Plan your cleanup around top-level variables. If a path or identifier is needed in both setup and cleanup, declare it with let at the effect or test level rather than inside a shell block.

Make cleanup idempotent

Cleanup runs regardless of whether setup completed successfully. If an effect’s shell block fails halfway through — the database started but the migration crashed — cleanup still runs. This means cleanup commands may encounter a partially initialized state: a file that was never created, a process that was never started, a directory that is already empty.

Write cleanup commands defensively. Assume nothing about what actually happened during setup — cleanup should be safe to run in any state, including when setup did nothing at all.

Condition markers

From Condition Markers:

Markers assert, effects provision

The distinction is:

  • Markers assert what the environment already has — an installed binary, a particular OS, a running CI server. These are things outside the test’s control.
  • Effects provision what the test needs — starting a service, creating a temp directory, seeding a database. These are things the test can set up and tear down.

If you can set it up, use an effect. If you can only check for it, use a marker. A test that needs a PostgreSQL database running should have an effect that starts one. A test that needs psql to be installed should have a marker that checks for it.

Choose the marker that reads like intent

# run if "${CI}" and # skip unless "${CI}" are logically identical — both skip the test when CI is not set. The difference is how they communicate intent to someone reading the test file.

Use # run if ... when the condition describes the target environment: “this test runs in CI.” Use # skip unless ... when the condition describes a requirement: “skip this test unless docker is available.” The marker should read like a sentence that explains why the test might not run.

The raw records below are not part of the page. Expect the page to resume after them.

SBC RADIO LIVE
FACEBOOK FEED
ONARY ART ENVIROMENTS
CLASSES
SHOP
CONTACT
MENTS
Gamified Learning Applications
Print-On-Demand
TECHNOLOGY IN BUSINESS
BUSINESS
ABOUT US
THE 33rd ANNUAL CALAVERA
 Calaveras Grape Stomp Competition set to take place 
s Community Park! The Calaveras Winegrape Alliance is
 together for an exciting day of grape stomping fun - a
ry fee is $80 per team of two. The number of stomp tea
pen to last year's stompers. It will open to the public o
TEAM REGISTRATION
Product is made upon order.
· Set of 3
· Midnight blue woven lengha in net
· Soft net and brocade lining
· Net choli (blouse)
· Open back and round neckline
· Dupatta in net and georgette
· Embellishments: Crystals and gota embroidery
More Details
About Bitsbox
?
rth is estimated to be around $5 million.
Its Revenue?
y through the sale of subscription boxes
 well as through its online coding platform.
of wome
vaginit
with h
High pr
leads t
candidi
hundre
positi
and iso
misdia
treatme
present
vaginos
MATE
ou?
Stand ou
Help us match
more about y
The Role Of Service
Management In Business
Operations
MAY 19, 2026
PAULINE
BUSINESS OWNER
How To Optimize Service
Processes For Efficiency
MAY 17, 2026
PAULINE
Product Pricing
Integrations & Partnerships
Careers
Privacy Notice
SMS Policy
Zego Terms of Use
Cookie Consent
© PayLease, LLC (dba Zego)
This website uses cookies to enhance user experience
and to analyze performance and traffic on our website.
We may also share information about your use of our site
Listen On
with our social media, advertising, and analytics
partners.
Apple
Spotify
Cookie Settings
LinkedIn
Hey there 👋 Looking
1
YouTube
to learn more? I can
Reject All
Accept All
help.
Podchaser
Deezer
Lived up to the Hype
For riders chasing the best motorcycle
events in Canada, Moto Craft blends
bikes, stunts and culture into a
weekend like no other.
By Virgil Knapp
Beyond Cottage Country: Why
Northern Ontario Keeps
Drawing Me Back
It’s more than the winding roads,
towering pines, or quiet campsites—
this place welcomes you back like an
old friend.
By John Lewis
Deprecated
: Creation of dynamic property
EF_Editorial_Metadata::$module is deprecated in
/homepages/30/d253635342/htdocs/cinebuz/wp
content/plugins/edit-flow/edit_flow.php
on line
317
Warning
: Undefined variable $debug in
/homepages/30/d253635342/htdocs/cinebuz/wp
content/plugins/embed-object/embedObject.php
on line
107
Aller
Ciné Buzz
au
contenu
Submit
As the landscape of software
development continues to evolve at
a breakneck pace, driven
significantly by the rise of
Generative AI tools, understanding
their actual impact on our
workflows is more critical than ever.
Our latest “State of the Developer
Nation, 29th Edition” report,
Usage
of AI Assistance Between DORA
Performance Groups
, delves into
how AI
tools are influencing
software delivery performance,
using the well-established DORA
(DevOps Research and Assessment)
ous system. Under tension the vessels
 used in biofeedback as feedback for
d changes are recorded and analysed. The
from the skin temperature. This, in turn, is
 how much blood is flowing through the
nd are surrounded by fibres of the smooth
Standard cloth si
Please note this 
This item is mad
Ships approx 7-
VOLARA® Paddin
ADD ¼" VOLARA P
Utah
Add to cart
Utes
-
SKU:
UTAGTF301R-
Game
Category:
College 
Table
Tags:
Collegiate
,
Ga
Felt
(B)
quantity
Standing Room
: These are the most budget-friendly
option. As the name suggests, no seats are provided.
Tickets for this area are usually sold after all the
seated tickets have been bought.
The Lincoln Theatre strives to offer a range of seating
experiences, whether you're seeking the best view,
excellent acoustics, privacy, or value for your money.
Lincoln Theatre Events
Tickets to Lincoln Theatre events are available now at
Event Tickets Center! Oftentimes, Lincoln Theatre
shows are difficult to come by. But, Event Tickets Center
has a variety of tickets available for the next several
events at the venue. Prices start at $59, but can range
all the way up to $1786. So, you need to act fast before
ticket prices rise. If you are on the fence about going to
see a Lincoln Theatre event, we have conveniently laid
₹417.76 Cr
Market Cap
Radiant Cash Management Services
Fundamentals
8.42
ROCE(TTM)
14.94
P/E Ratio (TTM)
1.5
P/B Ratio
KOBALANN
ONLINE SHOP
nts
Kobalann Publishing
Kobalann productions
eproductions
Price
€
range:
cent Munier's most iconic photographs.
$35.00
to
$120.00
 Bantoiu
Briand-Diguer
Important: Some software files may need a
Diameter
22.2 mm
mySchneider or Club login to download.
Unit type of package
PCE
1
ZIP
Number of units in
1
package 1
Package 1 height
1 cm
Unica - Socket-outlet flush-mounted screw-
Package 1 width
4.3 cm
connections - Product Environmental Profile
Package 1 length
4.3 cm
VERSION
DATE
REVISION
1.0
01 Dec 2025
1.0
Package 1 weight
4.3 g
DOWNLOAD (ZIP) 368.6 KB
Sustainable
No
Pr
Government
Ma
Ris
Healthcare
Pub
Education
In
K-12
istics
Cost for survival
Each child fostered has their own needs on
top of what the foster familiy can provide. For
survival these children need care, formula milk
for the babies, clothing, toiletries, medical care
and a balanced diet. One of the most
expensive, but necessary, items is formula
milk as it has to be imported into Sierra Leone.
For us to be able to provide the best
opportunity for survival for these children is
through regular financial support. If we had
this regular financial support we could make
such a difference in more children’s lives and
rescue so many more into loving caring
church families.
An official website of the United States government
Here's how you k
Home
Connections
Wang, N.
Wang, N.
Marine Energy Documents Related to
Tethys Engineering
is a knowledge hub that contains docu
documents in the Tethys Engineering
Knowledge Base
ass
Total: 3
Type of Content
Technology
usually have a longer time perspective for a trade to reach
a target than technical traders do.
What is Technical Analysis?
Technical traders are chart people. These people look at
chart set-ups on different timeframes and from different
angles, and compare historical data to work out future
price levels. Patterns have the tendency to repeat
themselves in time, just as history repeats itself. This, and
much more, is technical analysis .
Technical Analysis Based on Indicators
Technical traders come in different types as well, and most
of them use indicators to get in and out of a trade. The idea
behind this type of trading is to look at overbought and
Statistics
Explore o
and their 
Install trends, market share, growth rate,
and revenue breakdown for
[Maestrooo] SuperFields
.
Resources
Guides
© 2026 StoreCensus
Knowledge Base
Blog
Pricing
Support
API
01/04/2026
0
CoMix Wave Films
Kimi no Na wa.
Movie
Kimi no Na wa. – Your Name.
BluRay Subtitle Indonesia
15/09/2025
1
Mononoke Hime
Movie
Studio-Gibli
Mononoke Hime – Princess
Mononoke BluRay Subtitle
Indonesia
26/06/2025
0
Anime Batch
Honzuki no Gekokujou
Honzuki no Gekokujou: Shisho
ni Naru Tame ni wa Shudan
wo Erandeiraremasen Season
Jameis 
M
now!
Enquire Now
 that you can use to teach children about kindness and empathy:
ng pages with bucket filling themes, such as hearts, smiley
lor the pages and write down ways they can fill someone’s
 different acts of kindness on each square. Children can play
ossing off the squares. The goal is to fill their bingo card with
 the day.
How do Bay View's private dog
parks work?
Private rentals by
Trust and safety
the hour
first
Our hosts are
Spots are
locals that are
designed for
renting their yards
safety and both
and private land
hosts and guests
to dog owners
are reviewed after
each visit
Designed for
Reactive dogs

Understand effect skip propagation

Putting a marker on an effect skips every test that depends on it. This is powerful but can be surprising. If an effect is shared by many tests, a single marker on that effect gates a large part of the suite. Before adding a marker to a widely-used effect, consider whether the marker belongs on the individual tests instead.

The CLI

From The CLI:

Use --rerun after fixing a failure

When a run has failures and you think you have fixed the issue, use relux run --rerun instead of re-running the full suite. This targets only the tests that failed last time, giving you faster feedback. Once the reruns pass, do a full relux run to confirm nothing else broke.

Match strategy to context

Use --strategy fail-fast during local development — you want to know about the first failure quickly so you can fix it. Use --strategy all in CI — you want a complete picture of the suite’s health, not just the first problem.

Start flakiness investigation with history

When a test starts failing intermittently, run relux history --flaky before digging into the test code. The flakiness rate tells you whether you are dealing with an environment issue (sporadic) or a logic bug (consistent). If the test passes 95% of the time, you are probably looking at a timing issue. If it passes 50% of the time, there may be a race condition or uncontrolled dependency.